Entraver les syndicats
D’un côté, les médias jouent leur rôle idéologique de manière tellement grossière qu’il est difficile de ne pas penser que c’est devenu contre-productif pour gagner « les cœurs et les esprits ». Le public britannique est abreuvé d’« interviews » et de programmes télés qui accusent les syndicats de semer le chaos, d’essayer de gâcher Noël, ou encore de haïr la nation, la couronne, ou l’armée. De l’autre côté, le gouvernement renforce son arsenal antisyndical, pourtant déjà bien étoffé.
À la mi-janvier, le parlement britannique a commencé à discuter d’une proposition de loi, soumise par le gouvernement, qui vise à limiter encore plus le droit de grève, tout en facilitant la répression par les patron·ne·s. Sous le couvert de « garantir un service minimum », la nouvelle loi vise à entraver drastiquement la possibilité d’action dans des domaines clés : santé, transport, éducation, services ambulanciers et du feu.

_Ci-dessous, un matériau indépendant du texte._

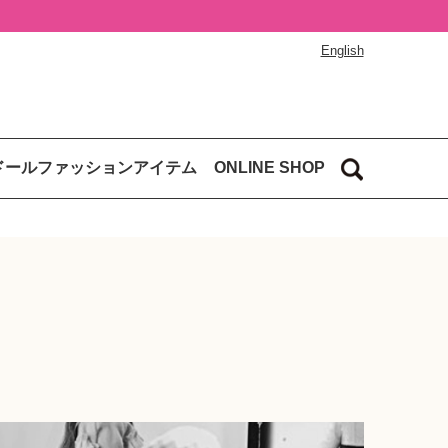
English
ドールファッションアイテム
ONLINE SHOP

Si le gouvernement obtient gain de cause, les employeurs pourront plus facilement traduire les syndicats en justice pour des grèves « non justifiées », licencier des grévistes et imposer de lourdes amendes aux syndicats récalcitrants. La limite de ces dernières a récemment été quadruplée, passant ainsi de 250 000 à 1 000 000 de livres.
Limiter le droit de grève
Même dans un pays comme le Royaume-Uni, où les lois antisyndicales sont déjà particulièrement fortes, et ce depuis l’ère Thatchérienne des années 1980, les propositions du gouvernement représentent un assaut d’une violence rare contre un droit démocratique de base. D’autant plus que cette proposition n’est que la dernière d’une longue liste.

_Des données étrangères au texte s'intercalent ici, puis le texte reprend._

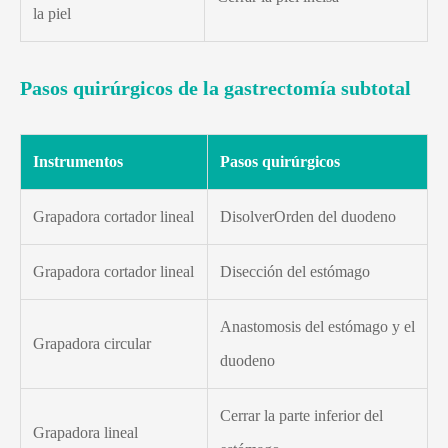
la piel
Pasos quirúrgicos de la gastrectomía subtotal
Instrumentos
Pasos quirúrgicos
Grapadora cortador lineal
DisolverOrden del duodeno
Grapadora cortador lineal
Disección del estómago
Anastomosis del estómago y el
Grapadora circular
duodeno
Cerrar la parte inferior del
Grapadora lineal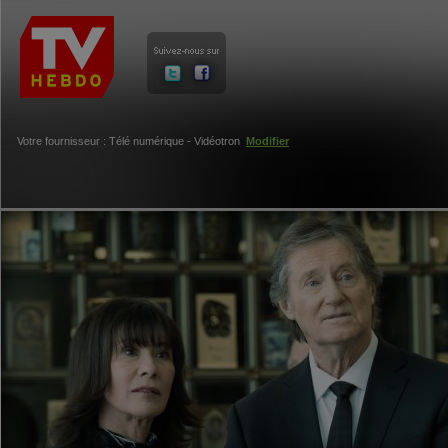
Votre fournisseur : Télé numérique - Vidéotron
Modifier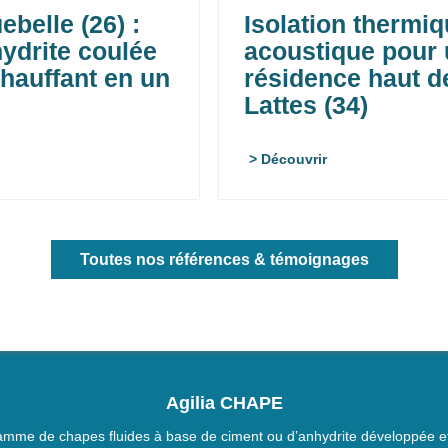
belle (26) :
Isolation thermiq
ydrite coulée
acoustique pour
hauffant en un
résidence haut 
Lattes (34)
> Découvrir
Toutes nos références & témoignages
Agilia CHAPE
amme de chapes fluides à base de ciment ou d’anhydrite développée et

Le gouvernement dirigé par le Parti conservateur a par exemple imposé que le taux de participation des travailleurs·euses syndiqué·e·s dans une entreprise au vote de grève doit atteindre 50 % pour être légal. En plus, le gouvernement a rendu légal le recrutement de travailleurs·euses à durée déterminée pour remplacer les grévistes. En un mot, le gouvernement cherche à rendre l’organisation de grèves de plus en plus difficile, tout en augmentant les risques – et les coûts – qu’encourent les syndicats.

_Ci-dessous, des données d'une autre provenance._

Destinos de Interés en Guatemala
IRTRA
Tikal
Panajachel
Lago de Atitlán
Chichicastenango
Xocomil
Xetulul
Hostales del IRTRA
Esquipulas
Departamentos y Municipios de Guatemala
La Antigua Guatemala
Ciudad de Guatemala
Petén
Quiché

Il est clair que le gouvernement ne cherche ni à convaincre, ni à négocier. Son but est de casser le dos du mouvement ouvrier pour pouvoir continuer à imposer, en paix, le règne effréné du capital. Les travailleurs·euses britanniques, s’ils·elles veulent éviter de payer pour la crise, n’ont d’autres alternatives que d’augmenter la pression et de renforcer le mouvement de grèves – même si de nouvelles lois et restrictions lui sont imposées. Comme le dit le vieux dicton anglais : « la seule façon d’abroger une loi injuste, c’est de l’enfreindre ». En masse.